Blood samples were collected from 18 confirmed H7N9 patients. The genomic DNA was captured with the Agilent SureSelect Human All Exon kit, sequenced on the Illumina Hiseq 2000, and the resulting data processed and annotated with Genome analysis Tool. SNPs were verified by independent Sanger sequencing. The DAVID database and the DAPPLE database were used to do bioinformatics analysis. 

Through exon sequencing and Sanger sequencing, we identified 21 genes that were highly associated with H7N9 influenza infection. Protein-protein interaction analysis showed that direct interactions among genetic products were significantly higher than expected (p = 0.004), and DAVID analysis confirmed the defense-related functions of these genes. 

Gene mutation profiles of survived and non-survived patients were similar, suggesting some of genes identified in this study may be associated with H7N9 influenza susceptibility. Host specific genetic determinants of disease severity identified by this approach may provide new targets for the treatment of H7N9 influenza.


Using comparative genetic analysis in 18 patients with confirmed H7N9 viral infection in China, we identified 21 genetic mutations that occurred at a higher rate in infected patients when compared to the general population.

Many of the identified genes are involved in key host defense mechanisms, which gives strong biologic plausibility to the role of these genes in both host susceptibility to infection as well as host immune response related pathology.
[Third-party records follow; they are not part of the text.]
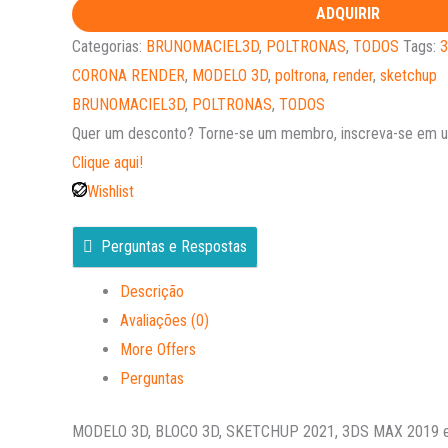
ADQUIRIR
Categorias:
BRUNOMACIEL3D
,
POLTRONAS
,
TODOS
Tags:
3
CORONA RENDER
,
MODELO 3D
,
poltrona
,
render
,
sketchup
BRUNOMACIEL3D
,
POLTRONAS
,
TODOS
Quer um desconto?
Torne-se um membro, inscreva-se em um
Clique aqui!
Wishlist
Perguntas e Respostas
Descrição
Avaliações (0)
More Offers
Perguntas
MODELO 3D, BLOCO 3D, SKETCHUP 2021, 3DS MAX 2019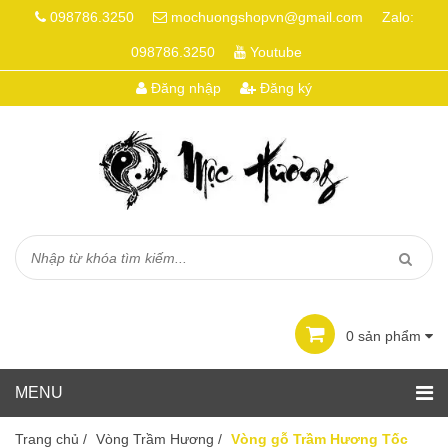
098786.3250
mochuongshopvn@gmail.com
Zalo:
098786.3250
Youtube
Đăng nhập
Đăng ký
0
sản phẩm
Trang chủ
/
Vòng Trầm Hương
/
Vòng gỗ Trầm Hương Tốc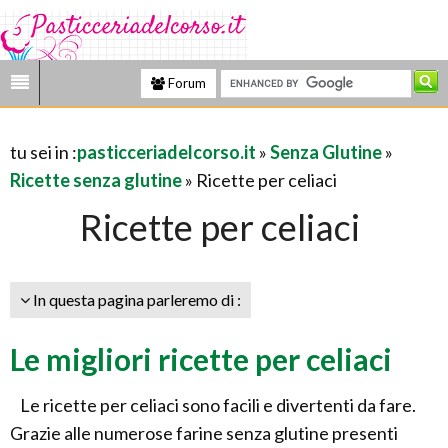
Forum
tu sei in :
pasticceriadelcorso.it
»
Senza Glutine
»
Ricette senza glutine
» Ricette per celiaci
Ricette per celiaci
In questa pagina parleremo di :
Le migliori ricette per celiaci
Le ricette per celiaci sono facili e divertenti da fare.
Grazie alle numerose farine senza glutine presenti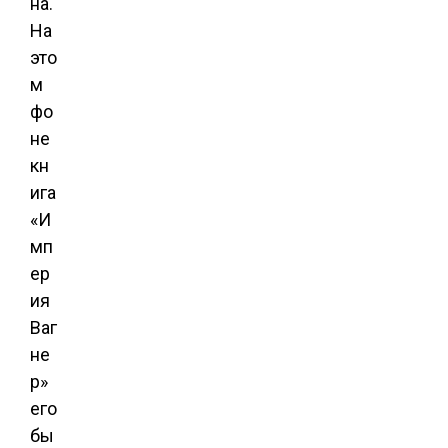
на.
На
это
м
фо
не
кн
ига
«И
мп
ер
ия
Ваг
не
р»
его
бы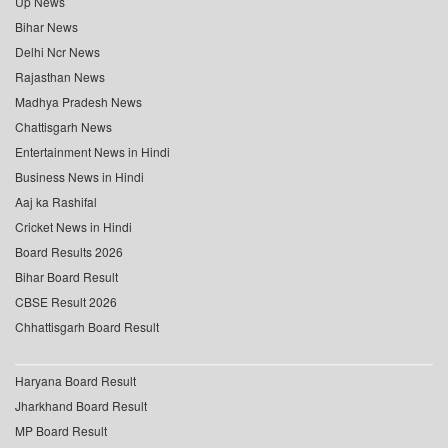
Up News
Bihar News
Delhi Ncr News
Rajasthan News
Madhya Pradesh News
Chattisgarh News
Entertainment News in Hindi
Business News in Hindi
Aaj ka Rashifal
Cricket News in Hindi
Board Results 2026
Bihar Board Result
CBSE Result 2026
Chhattisgarh Board Result
Haryana Board Result
Jharkhand Board Result
MP Board Result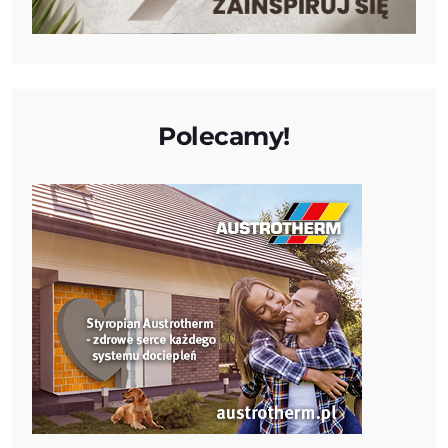
Polecamy!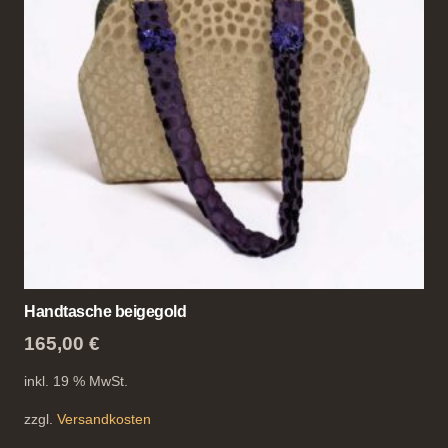
Handtasche beigegold
165,00
€
inkl. 19 % MwSt.
zzgl.
Versandkosten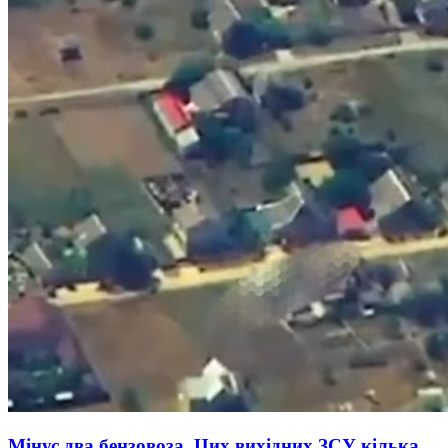
Мінус два бензовоза. Цих вихідних ЗСУ кілька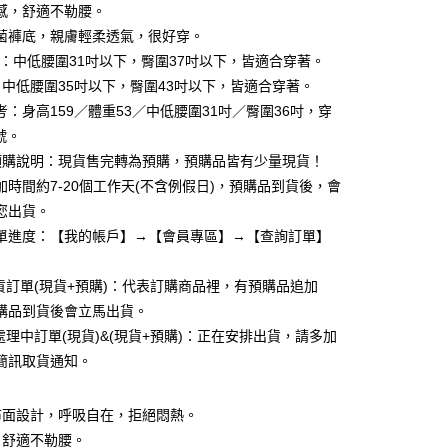
0 利率 每期
NT$23
21家銀行
庫商業銀行
第一商業銀行
感，舒適不勒腰。
業銀行
彰化商業銀行
菌褲底，親膚輕柔透氣，很好穿。
庫商業銀行
第一商業銀行
付款
業儲蓄銀行
台北富邦商業銀行
業銀行
彰化商業銀行
碼)：中低腰圍31吋以下，臀圍37吋以下，皆適合穿著。
華商業銀行
兆豐國際商業銀行
業儲蓄銀行
台北富邦商業銀行
：中低腰圍35吋以下，臀圍43吋以下，皆適合穿著。
小企業銀行
台中商業銀行
華商業銀行
兆豐國際商業銀行
考：身高159／體重53／中低腰圍31吋／臀圍36吋，穿
台灣）商業銀行
華泰商業銀行
小企業銀行
台中商業銀行
業銀行
遠東國際商業銀行
)號。
台灣）商業銀行
華泰商業銀行
業銀行
永豐商業銀行
預購說明：現貨售完轉為預購，預購品皆有少量現貨！
業銀行
遠東國際商業銀行
業銀行
星展（台灣）商業銀行
業銀行
永豐商業銀行
加時間約7-20個工作天(不含例假日)，預購品到貨後，會
際商業銀行
中國信託商業銀行
業銀行
星展（台灣）商業銀行
您出貨。
天信用卡公司
際商業銀行
中國信託商業銀行
享後付
單進度：【我的帳戶】→【會員專區】→【查詢訂單】
天信用卡公司
FTEE先享後付」】
出貨訂單(現貨+預購)：代表訂購商品裡，有預購品追加
先享後付是「在收到商品之後才付款」的支付方式。 讓您購物簡單
心！
購品到貨後會立馬出貨。
：不需註冊會員、不需綁卡、不需儲值。
貨處理中訂單(現貨)&(現貨+預購)：正在安排出貨，請多加
：只要手機號碼，簡訊認證，即可結帳。
：先確認商品／服務後，再付款。
簡訊取貨通知。
付款
EE先享後付」結帳流程】
,999
布面設計，呼吸自在，拒絕悶熱。
方式選擇「AFTEE先享後付」後，將跳轉至「AFTEE先享後
頁面，進行簡訊認證並確認金額後，即可完成結帳。
，舒適不勒腰。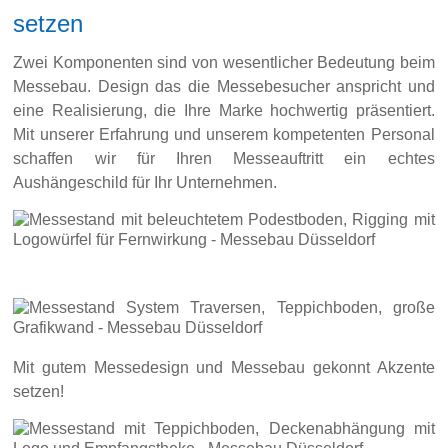
setzen
Zwei Komponenten sind von wesentlicher Bedeutung beim
Messebau. Design das die Messebesucher anspricht und
eine Realisierung, die Ihre Marke hochwertig präsentiert.
Mit unserer Erfahrung und unserem kompetenten Personal
schaffen wir für Ihren Messeauftritt ein echtes
Aushängeschild für Ihr Unternehmen.
Mit gutem Messedesign und Messebau gekonnt Akzente
setzen!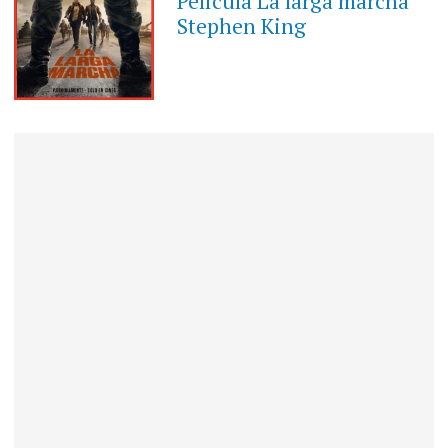
Película La larga marcha
Stephen King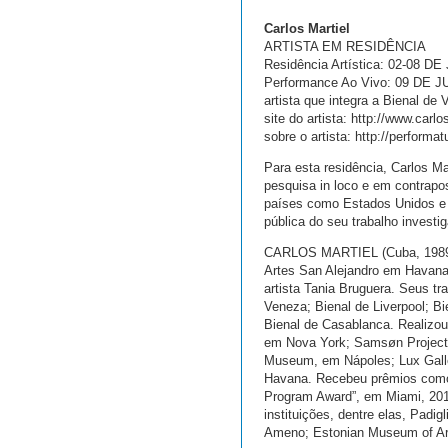
Carlos Martiel
ARTISTA EM RESIDÊNCIA
Residência Artística: 02-08 D
Performance Ao Vivo: 09 DE JUL
artista que integra a Bienal de
site do artista: http://www.carlo
sobre o artista: http://performa
Para esta residência, Carlos Mar
pesquisa in loco e em contrap
países como Estados Unidos e C
pública do seu trabalho investi
CARLOS MARTIEL (Cuba, 1989) 
Artes San Alejandro em Havana.
artista Tania Bruguera. Seus t
Veneza; Bienal de Liverpool; Bi
Bienal de Casablanca. Realizou
em Nova York; Samsøn Projects
Museum, em Nápoles; Lux Galle
Havana. Recebeu prêmios como
Program Award”, em Miami, 2014
instituições, dentre elas, Pad
Ameno; Estonian Museum of Art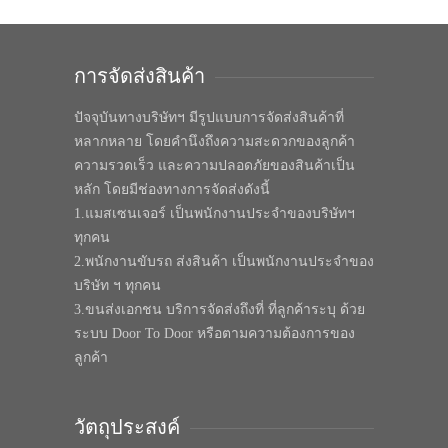
การจัดส่งสินค้า
ปัจจุบันทางบริษัทฯ มีรูปแบบการจัดส่งสินค้าที่
หลากหลาย โดยคำนึงถึงความสะดวกของลูกค้า
ความรวดเร็ว และความปลอดภัยของสินค้าเป็น
หลัก โดยมีช่องทางการจัดส่งดังนี้
1.แมสเซนเจอร์ เป็นพนักงานประจำของบริษัทฯ
ทุกคน
2.พนักงานขับรถ ส่งสินค้า เป็นพนักงานประจำของ
บริษัท ฯ ทุกคน
3.ขนส่งเอกชน บริการจัดส่งถึงที่ ที่ลูกค้าระบุ ด้วย
ระบบ Door To Door หรือตามความต้องการของ
ลูกค้า
วัตถุประสงค์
Further investigations into the function of these genes in host susceptibility may help identify individuals who are at high risk for infection. In addition, translational research into the function of the genes identified in this study may provide new potential therapeutic targets for influenza virus infection.
(Continue . . . )

Fair or not, there are some people who seem to have a much easier time with influenza than others, and host genetics may play a role.

Serological studies have shown that a high percentage (75%) of people who are infected with the flu either experience mild, or subclinical symptoms (see Lancet: Community Burden & Severity Of Seasonal And Pandemic Influenza).

Last year in Study: Natural T Cell–mediated Protection against Seasonal and Pandemic Influenza we looked at research from the University College London that examined more than 1,400 Brits and discovered a high percentage of them (43%) carried a natural T-Cell that targeted the influenza virus nucleoprotein.

Unlike antibodies (which we get from previous infections or a vaccine) - T-Cell don't prevent infection - but they can lessen the symptoms. Those who carried these specific T-Cells still caught the flu, but generally suffered much milder symptoms . . .or no symptoms at all. 

Interestingly, the same T-Cells were effective against both H1N1 and H3N2.  It is unknown whether this `immunity’ would extend to other flu subtypes, but if the cross-reactivity is great enough, boosting broadly reactive T-cells instead of trying to match ever-changing flu strains might be the way of the future for flu vaccines.